- Theatrical release poster
- Directed by: Rich Ragsdale
- Written by: Robert Sheppe; Mark Young;
- Produced by: Vasily Bernhardt; Daemon Hillin; Ryan R. Johnson; Martin Sprock;
- Starring: Scout Taylor-Compton; Nolan Gerard Funk; Jeff Fahey; Deborah Kara Unger;
- Cinematography: Pierluigi Malavasi
- Edited by: Jay Gartland
- Music by: Sherri Chung
- Production companies: Sprockefeller Pictures; Adirondack Media Group; El Ride Productions; Hillin Entertainment;
- Distributed by: Well Go USA Entertainment
- Release date: February 4, 2022;
- Running time: 91 minutes
- Country: United States
- Language: English
- Box office: $81,351

= The Long Night (2022 film) =

2022 horror film directed by Rich Ragsdale

The Long Night (also known as The Coven) is a 2022 American horror film written by Robert Sheppe and Mark Young and directed Rich Ragsdale. It stars Scout Taylor-Compton, Nolan Gerard Funk, Jeff Fahey, Deborah Kara Unger. The film is about a couple whose quiet weekend takes a bizarre turn when a nightmarish cult and their maniacal leader come to fulfill an apocalyptic prophesy.

==Plot==
A young couple from a big city, Grace and Jack, are on the verge of beginning the rest of their lives together. Two obstacles stand in their way: Grace meets Jack's wealthy, judgmental parents, and Jack accompanies Grace to her hometown in the deep south. There, she desperately wants to locate her biological parents and bring closure to her mysterious childhood past before embracing her bright future.

The meeting with Jack's parents causes a slight rift between the two lovers but is just a foreshadowed speed bump before a full-on collision with terror. Upon arriving at a large estate owned by a man who has reached out to Grace about her past, the couple discovers an empty house shrouded in secrets. Grace begins to mentally unravel as her dark destiny appears to hover over the vast farmhouse walls and seep into her psyche.

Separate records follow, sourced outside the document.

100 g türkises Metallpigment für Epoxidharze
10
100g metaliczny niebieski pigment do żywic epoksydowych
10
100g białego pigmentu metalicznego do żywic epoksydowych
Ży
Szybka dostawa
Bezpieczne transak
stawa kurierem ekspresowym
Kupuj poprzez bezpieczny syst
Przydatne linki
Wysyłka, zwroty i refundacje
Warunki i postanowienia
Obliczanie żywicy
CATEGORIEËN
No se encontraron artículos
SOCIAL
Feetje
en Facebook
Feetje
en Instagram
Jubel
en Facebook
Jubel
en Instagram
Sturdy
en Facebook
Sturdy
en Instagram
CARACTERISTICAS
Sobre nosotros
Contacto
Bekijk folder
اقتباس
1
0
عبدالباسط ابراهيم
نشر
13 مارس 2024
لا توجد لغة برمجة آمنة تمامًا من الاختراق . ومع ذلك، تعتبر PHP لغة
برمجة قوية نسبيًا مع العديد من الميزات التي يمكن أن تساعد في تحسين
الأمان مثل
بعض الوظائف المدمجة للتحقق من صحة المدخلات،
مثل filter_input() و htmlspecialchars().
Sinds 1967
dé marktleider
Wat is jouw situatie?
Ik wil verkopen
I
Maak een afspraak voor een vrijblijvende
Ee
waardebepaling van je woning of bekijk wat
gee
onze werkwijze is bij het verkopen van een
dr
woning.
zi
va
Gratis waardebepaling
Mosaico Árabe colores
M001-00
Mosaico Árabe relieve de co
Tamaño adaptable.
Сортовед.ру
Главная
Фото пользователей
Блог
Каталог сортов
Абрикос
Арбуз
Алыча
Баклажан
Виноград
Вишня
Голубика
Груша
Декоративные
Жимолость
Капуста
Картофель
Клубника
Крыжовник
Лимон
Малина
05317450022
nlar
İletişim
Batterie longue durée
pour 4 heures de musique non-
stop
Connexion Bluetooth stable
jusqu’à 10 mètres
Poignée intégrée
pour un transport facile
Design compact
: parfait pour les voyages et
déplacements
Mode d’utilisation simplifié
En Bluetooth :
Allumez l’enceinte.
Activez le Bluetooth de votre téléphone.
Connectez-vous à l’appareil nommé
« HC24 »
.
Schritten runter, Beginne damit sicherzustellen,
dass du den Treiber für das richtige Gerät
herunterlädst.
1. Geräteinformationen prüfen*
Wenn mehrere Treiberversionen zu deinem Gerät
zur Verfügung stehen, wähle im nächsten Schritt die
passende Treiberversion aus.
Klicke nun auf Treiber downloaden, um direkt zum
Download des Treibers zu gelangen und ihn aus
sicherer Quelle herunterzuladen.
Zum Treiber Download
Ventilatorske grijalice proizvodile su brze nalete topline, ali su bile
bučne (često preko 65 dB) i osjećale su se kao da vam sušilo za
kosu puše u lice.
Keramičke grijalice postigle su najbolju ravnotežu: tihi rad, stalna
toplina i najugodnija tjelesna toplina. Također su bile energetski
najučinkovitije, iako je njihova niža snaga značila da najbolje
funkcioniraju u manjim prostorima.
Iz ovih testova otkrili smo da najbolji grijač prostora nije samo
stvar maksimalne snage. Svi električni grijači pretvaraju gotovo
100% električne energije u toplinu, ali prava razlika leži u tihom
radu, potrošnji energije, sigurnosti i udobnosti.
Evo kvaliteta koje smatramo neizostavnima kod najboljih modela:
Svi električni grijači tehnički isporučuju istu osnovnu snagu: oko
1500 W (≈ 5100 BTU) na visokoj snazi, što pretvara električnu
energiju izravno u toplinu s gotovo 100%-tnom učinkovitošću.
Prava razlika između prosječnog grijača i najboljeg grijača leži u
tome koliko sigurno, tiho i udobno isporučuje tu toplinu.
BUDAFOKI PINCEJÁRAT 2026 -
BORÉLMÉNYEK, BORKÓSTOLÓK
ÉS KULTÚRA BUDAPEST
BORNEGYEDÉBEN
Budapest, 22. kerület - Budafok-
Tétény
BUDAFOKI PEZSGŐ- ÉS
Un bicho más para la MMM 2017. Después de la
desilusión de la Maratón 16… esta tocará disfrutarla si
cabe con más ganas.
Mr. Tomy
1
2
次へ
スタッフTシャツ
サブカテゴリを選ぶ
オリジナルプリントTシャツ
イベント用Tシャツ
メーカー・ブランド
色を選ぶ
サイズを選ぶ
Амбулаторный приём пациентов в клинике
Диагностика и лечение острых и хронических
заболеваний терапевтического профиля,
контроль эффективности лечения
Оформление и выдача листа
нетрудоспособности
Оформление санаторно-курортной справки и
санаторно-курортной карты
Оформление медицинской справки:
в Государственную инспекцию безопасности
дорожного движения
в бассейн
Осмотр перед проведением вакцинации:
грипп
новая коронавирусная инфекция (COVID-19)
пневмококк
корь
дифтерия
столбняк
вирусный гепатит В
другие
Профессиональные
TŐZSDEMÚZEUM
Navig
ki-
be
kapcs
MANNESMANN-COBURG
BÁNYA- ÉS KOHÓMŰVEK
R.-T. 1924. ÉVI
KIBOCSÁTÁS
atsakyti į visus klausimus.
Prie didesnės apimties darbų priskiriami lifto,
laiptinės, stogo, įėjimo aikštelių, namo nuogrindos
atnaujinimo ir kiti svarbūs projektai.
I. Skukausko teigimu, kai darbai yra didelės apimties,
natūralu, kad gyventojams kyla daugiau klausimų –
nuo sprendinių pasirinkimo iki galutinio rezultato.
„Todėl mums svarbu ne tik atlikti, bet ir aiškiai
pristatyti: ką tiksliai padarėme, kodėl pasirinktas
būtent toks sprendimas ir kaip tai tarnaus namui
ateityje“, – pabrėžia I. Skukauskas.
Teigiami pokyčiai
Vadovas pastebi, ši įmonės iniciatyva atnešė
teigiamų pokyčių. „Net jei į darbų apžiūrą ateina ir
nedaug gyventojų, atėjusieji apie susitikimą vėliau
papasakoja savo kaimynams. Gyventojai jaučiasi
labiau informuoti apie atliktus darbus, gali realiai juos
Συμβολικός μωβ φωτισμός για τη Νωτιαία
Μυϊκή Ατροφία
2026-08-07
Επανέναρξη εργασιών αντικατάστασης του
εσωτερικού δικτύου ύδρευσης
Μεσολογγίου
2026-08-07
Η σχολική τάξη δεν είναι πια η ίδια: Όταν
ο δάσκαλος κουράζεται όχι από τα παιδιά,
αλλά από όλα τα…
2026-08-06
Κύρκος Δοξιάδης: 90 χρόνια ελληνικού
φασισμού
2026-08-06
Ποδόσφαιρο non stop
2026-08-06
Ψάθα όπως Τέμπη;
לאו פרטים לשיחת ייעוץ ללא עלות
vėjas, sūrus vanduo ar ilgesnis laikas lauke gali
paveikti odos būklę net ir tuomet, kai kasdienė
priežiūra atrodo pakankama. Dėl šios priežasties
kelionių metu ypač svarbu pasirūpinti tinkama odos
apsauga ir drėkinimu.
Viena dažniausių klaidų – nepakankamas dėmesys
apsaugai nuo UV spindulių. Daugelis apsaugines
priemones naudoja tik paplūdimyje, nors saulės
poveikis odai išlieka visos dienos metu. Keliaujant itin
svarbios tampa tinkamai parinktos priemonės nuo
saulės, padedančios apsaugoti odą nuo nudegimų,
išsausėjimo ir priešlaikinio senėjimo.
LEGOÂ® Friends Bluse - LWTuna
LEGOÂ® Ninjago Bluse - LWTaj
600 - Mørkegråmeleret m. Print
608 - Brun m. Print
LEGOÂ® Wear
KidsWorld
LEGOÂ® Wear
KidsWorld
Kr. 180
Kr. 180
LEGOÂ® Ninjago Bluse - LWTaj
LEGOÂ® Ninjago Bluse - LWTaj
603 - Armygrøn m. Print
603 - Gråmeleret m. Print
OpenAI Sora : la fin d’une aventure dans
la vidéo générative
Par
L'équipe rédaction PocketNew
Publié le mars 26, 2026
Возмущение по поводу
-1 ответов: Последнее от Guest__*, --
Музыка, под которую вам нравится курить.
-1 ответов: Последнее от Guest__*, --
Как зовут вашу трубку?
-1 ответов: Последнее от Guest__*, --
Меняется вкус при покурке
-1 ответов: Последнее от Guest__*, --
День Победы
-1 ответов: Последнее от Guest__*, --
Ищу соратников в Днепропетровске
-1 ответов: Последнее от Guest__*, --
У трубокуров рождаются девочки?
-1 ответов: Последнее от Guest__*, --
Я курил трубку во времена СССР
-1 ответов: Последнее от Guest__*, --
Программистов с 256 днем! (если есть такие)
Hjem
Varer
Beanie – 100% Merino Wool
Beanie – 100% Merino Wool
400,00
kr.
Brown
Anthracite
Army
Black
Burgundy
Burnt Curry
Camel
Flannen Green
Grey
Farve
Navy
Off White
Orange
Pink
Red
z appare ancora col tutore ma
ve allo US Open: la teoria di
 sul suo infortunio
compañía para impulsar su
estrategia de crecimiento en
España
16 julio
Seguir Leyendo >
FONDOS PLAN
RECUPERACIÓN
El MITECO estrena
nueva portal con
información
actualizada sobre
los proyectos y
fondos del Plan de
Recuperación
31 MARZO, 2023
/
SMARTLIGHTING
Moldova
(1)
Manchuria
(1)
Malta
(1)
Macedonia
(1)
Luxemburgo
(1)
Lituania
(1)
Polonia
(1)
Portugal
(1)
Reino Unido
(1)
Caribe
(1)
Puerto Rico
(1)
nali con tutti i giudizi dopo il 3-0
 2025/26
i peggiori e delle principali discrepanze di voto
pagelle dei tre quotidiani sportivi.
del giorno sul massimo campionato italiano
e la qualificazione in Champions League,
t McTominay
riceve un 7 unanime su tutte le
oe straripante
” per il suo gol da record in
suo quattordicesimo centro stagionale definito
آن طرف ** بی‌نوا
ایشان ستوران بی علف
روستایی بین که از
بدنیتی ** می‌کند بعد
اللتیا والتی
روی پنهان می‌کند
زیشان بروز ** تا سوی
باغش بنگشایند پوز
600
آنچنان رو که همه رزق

The town's welcoming committee arrives at dusk to greet the visitors. Instead of offering food and drink, the masked and cloaked group presents a dead kitten, burning pentagrams, and a symbol of death on a stick. Jack and Grace attempt to fight and flee as the ancient, dark history behind Grace's existence is revealed.

==Cast==
- Scout Taylor-Compton as Grace
- Nolan Gerard Funk as Jack
- Jeff Fahey as Wayne
- Deborah Kara Unger as The Master
- Erika Stasiuleviciute as Master (flashback)
- Scott Daniel as Torch Coven Member
- Wendy Oates as Coveness
- Kevin Ragsdale as Wade
- Justin Paitsel as Coven Member
- Bobby Davis as Coven Member
- Russ Gladden as Coven Member

==Release==
It was released on February 4, 2022.

==Reception==

Metacritic, which uses a weighted average, assigned the film a score of 44 out of 100, based on 6 critics, indicating "mixed or average" reviews.

Nadir Samara of Screen Rant give the film a mixed review and wrote:
"When one thinks The Long Night is walking in circles, it breaks off from the beaten path just in time to give viewers exactly the movie that was sold."

Richard Whittaker of The Austin Chronicle give the film a positive review and wrote:
"The Long Night may not be revolutionary, it's definitely got its own dark magic."

Peter Sobczynski of RogerEbert.com give the film a 1 and half star and wrote:
"The Long Night wants to create a sense of encroaching fear and unease in viewers but cannot inspire much of anything other than boredom and apathy. "

Michael Pementel of Bloody Disgusting give the film a mixed to positive review and wrote:
The Long Night still makes for a worthy watch. With its stellar atmosphere, grim violence, and chilling tone, The Long Night evokes a spell that’ll lure viewers into a gripping experience.